Belastingdienst in ongelijk gesteld door rechtbank

Belastingdienst in ongelijk gesteld door rechtbank

Autobedrijf Bert Kramer werd door de belastingdienst verdacht van miljoenenfraude bij de import van ruim tweeduizend occasions.

Rechtbank veegt bpm naheffing belastingdienst van tafel

Rechtbank veegt miljoenen bpm-naheffing van tafel

De rechtbank Noord-Nederland heeft een naheffing van 4,2 miljoen euro ongegrond verklaard. De naheffing was in 2013 door de Belastingdienst opgelegd aan autobedrijf Bert Kramer. De rechter verwierp echter de argumenten van de Belastingdienst. Uiteindelijk schikten beide partijen voor 75 duizend euro. Dat blijkt uit de uitspraak, die eerder deze maand is gedaan.

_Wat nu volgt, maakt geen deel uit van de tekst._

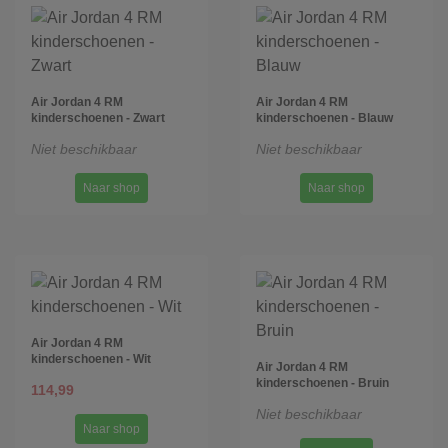
Air Jordan 4 RM
Air Jordan 4 RM
kinderschoenen - Zwart
kinderschoenen - Blauw
Niet beschikbaar
Niet beschikbaar
Naar shop
Naar shop
Air Jordan 4 RM
kinderschoenen - Wit
Air Jordan 4 RM
kinderschoenen - Bruin
114,99
Niet beschikbaar
Naar shop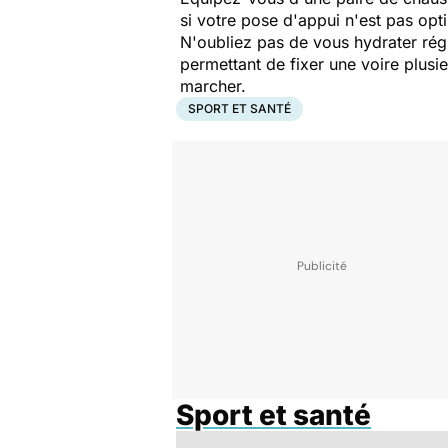
si votre pose d'appui n'est pas opt
N'oubliez pas de vous hydrater régul
permettant de fixer une voire plusi
marcher.
SPORT ET SANTÉ
Sport et santé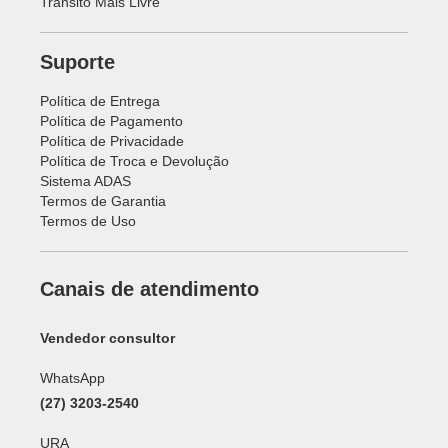
Transito Mais Livre
Suporte
Política de Entrega
Política de Pagamento
Política de Privacidade
Política de Troca e Devolução
Sistema ADAS
Termos de Garantia
Termos de Uso
Canais de atendimento
Vendedor consultor
WhatsApp
(27) 3203-2540
URA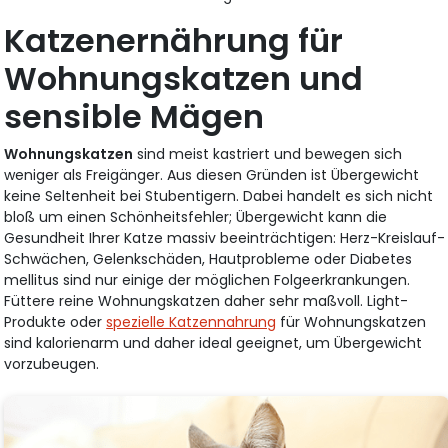
Katzenernährung für
Wohnungskatzen und
sensible Mägen
Wohnungskatzen
sind meist kastriert und bewegen sich
weniger als Freigänger. Aus diesen Gründen ist Übergewicht
keine Seltenheit bei Stubentigern. Dabei handelt es sich nicht
bloß um einen Schönheitsfehler; Übergewicht kann die
Gesundheit Ihrer Katze massiv beeinträchtigen: Herz-Kreislauf-
Schwächen, Gelenkschäden, Hautprobleme oder Diabetes
mellitus sind nur einige der möglichen Folgeerkrankungen.
Füttere reine Wohnungskatzen daher sehr maßvoll. Light-
Produkte oder
spezielle Katzennahrung
für Wohnungskatzen
sind kalorienarm und daher ideal geeignet, um Übergewicht
vorzubeugen.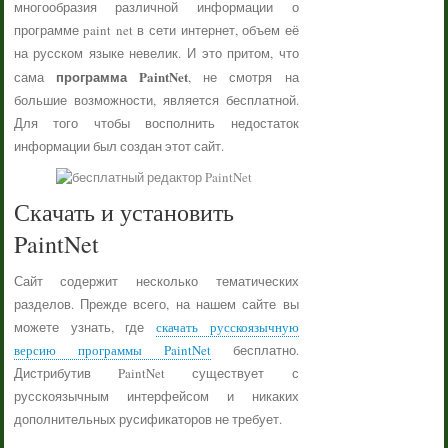
многообразия различной информации о
программе paint net в сети интернет, объем её
на русском языке невелик. И это притом, что
программа PaintNet
сама
, не смотря на
большие возможности, является бесплатной.
Для того чтобы восполнить недостаток
информации был создан этот сайт.
Скачать и установить
PaintNet
Сайт содержит несколько тематических
разделов. Прежде всего, на нашем сайте вы
можете узнать, где
скачать русскоязычную
версию программы PaintNet
бесплатно.
Дистрибутив PaintNet существует с
русскоязычным интерфейсом и никаких
дополнительных русификаторов не требует.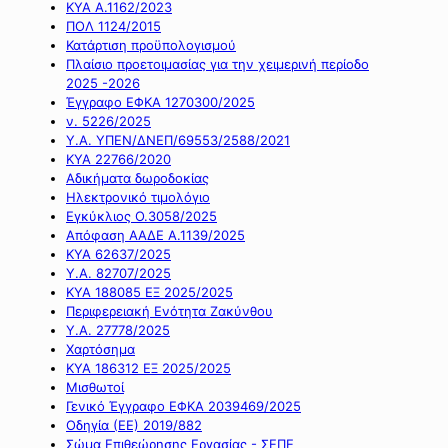
ΚΥΑ Α.1162/2023
ΠΟΛ 1124/2015
Κατάρτιση προϋπολογισμού
Πλαίσιο προετοιμασίας για την χειμερινή περίοδο
2025 -2026
Έγγραφο ΕΦΚΑ 1270300/2025
ν. 5226/2025
Υ.Α. ΥΠΕΝ/ΔΝΕΠ/69553/2588/2021
ΚΥΑ 22766/2020
Αδικήματα δωροδοκίας
Ηλεκτρονικό τιμολόγιο
Εγκύκλιος Ο.3058/2025
Απόφαση ΑΑΔΕ Α.1139/2025
ΚΥΑ 62637/2025
Υ.Α. 82707/2025
ΚΥΑ 188085 ΕΞ 2025/2025
Περιφερειακή Ενότητα Ζακύνθου
Υ.Α. 27778/2025
Χαρτόσημα
ΚΥΑ 186312 ΕΞ 2025/2025
Μισθωτοί
Γενικό Έγγραφο ΕΦΚΑ 2039469/2025
Οδηγία (ΕΕ) 2019/882
Σώμα Επιθεώρησης Εργασίας - ΣΕΠΕ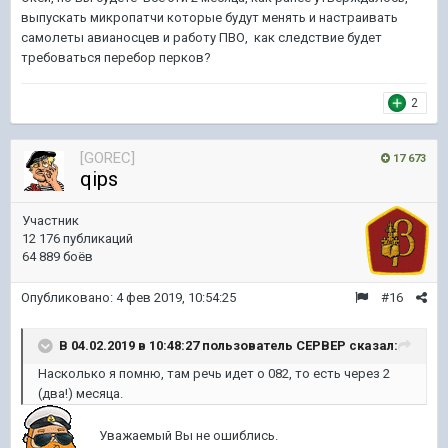
выпускать микропатчи которые будут менять и настраивать
самолеты авианосцев и работу ПВО, как следствие будет
требоваться перебор перков?
2
[GOREC]
17 673
qips
Участник
12 176 публикаций
64 889 боёв
Опубликовано:
4 фев 2019, 10:54:25
#16
В 04.02.2019 в 10:48:27 пользователь
CEPBEP
сказал:
Насколько я помню, там речь идет о 082, то есть через 2
(два!) месяца.
Уважаемый Вы не ошиблись.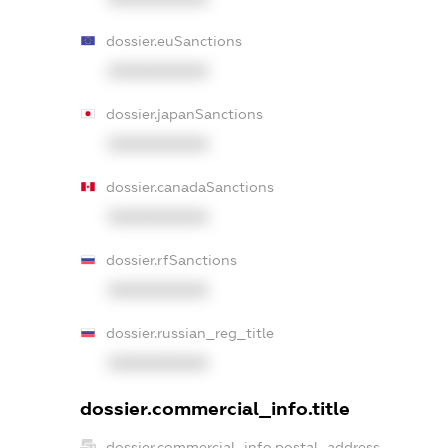
dossier.euSanctions
XXXXXXXXXX
dossier.japanSanctions
XXXXXXXXXX
dossier.canadaSanctions
XXXXXXXXXX
dossier.rfSanctions
XXXXXXXXXX
dossier.russian_reg_title
XXXXXXXXXX
dossier.commercial_info.title
dossier.commercial_info.postal_address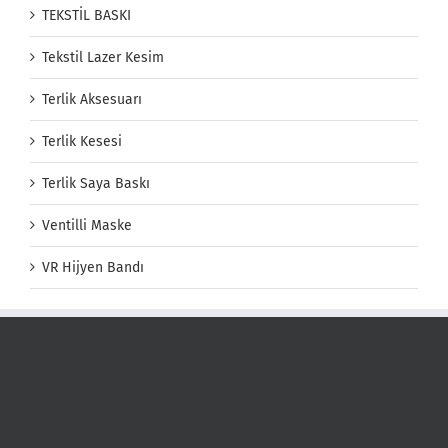
TEKSTİL BASKI
Tekstil Lazer Kesim
Terlik Aksesuarı
Terlik Kesesi
Terlik Saya Baskı
Ventilli Maske
VR Hijyen Bandı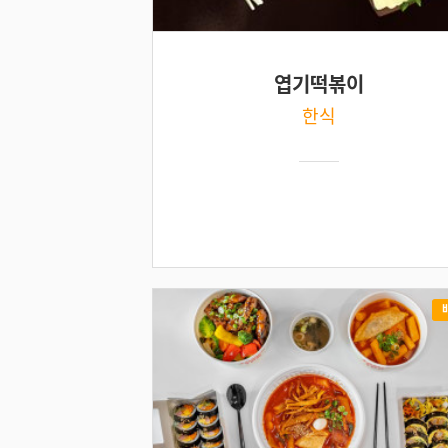
엽기떡볶이
한식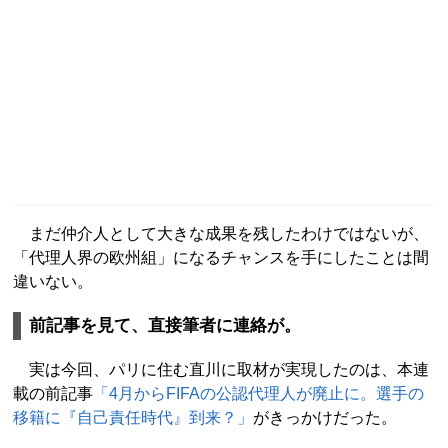
まだ仲介人として大きな成果を残したわけではないが、
「代理人界の欧州組」になるチャンスを手にしたことは間
違いない。
前記事を見て、直接筆者に連絡が。
実は今回、パリに住む直川に取材が実現したのは、本連
載の前記事
「4月からFIFAの公認代理人が廃止に。選手の
移籍に『自己責任時代』到来？」
がきっかけだった。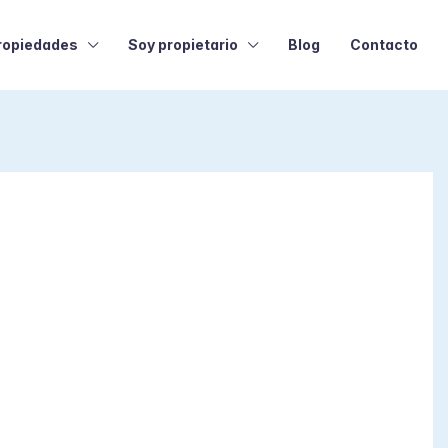
ropiedades
Soy propietario
Blog
Contacto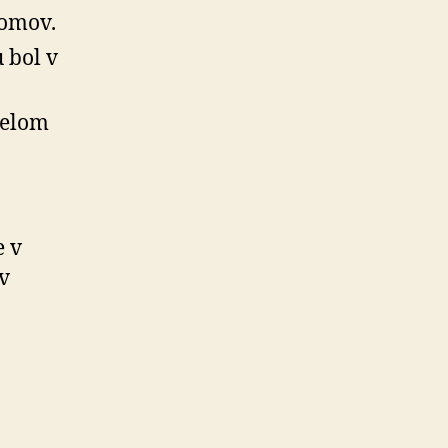
domov.
 bol v
ielom
e v
v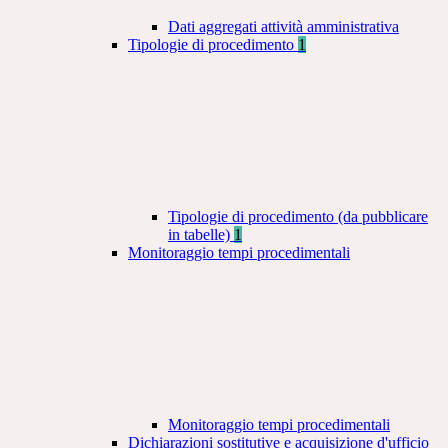
Dati aggregati attività amministrativa
Tipologie di procedimento
1
Tipologie di procedimento (da pubblicare
in tabelle)
1
Monitoraggio tempi procedimentali
Monitoraggio tempi procedimentali
Dichiarazioni sostitutive e acquisizione d'ufficio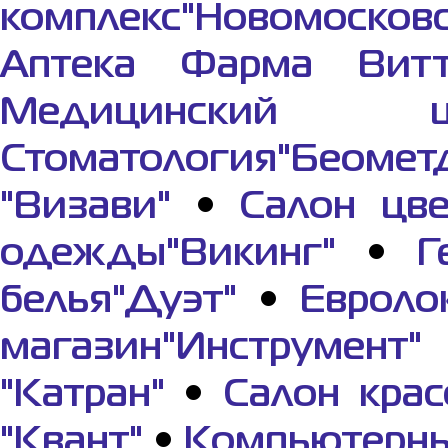
комплекс"Новомосков
Аптека Фарма Вит
Медицинский це
Стоматология"Беомет
"Визави"
•
Салон цве
одежды"Викинг"
•
Г
белья"Дуэт"
•
Евроло
магазин"Инструмент"
"Катран"
•
Салон крас
"Квант"
•
Компьютерны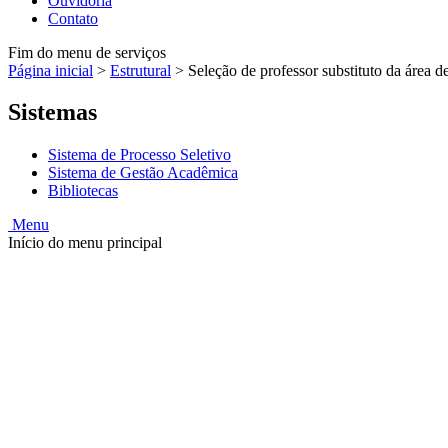
Ouvidoria
Contato
Fim do menu de serviços
Página inicial
>
Estrutural
>
Seleção de professor substituto da área d
Sistemas
Sistema de Processo Seletivo
Sistema de Gestão Acadêmica
Bibliotecas
Menu
Início do menu principal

In 2013 werd een inval gedaan bij het Groningse autobedrijf. Daarna volgde zowel een strafrechtelijke als civiele procedure. In de strafrechtelijk procedure werd Bert Kramer veroordeeld tot een celstraf van dertig maanden. In deze zaak loopt nu hoger beroep.
De Belastingdienst legde een naheffing op van 4,2 miljoen euro. In deze procedure werd Kramer wel in het gelijk gesteld. In de civiele zaak controleerde de Fiod bij 66 van de 2.341 door Bert Kramer geïmporteerde auto’s de bpm-aangifte.
Op basis daarvan concludeerde de dienst dat er ruim 200 duizend euro te weinig aan bpm was afgedragen, gemiddeld drieduizend euro per auto. Vervolgens heeft de Belastingdienst dat bedrag geëxtrapoleerd en met een correctiefactor van 0,6 vermenigvuldigd.

Geen schuldbekentenis

De rechtbank stelt in het vonnis dat deze extrapolatie echter niet zomaar kan worden uitgevoerd, omdat het individuele objecten betreft. “De inspecteur moet dus voor elke personenauto aannemelijk maken dat zowel absoluut als relatief aanzienlijk te weinig bpm is voldaan”, staat er in het vonnis. De rechtbank stelde daarbij dat voor de 66 beoordeelde auto’s geldt dat er nooit voor meer dan 120 duizend euro (200 duizend euro x 0,6 correctiefactor) aan naheffing opgelegd kan worden. Daarna besloten beide partijen om te schikken voor 75 duizend euro.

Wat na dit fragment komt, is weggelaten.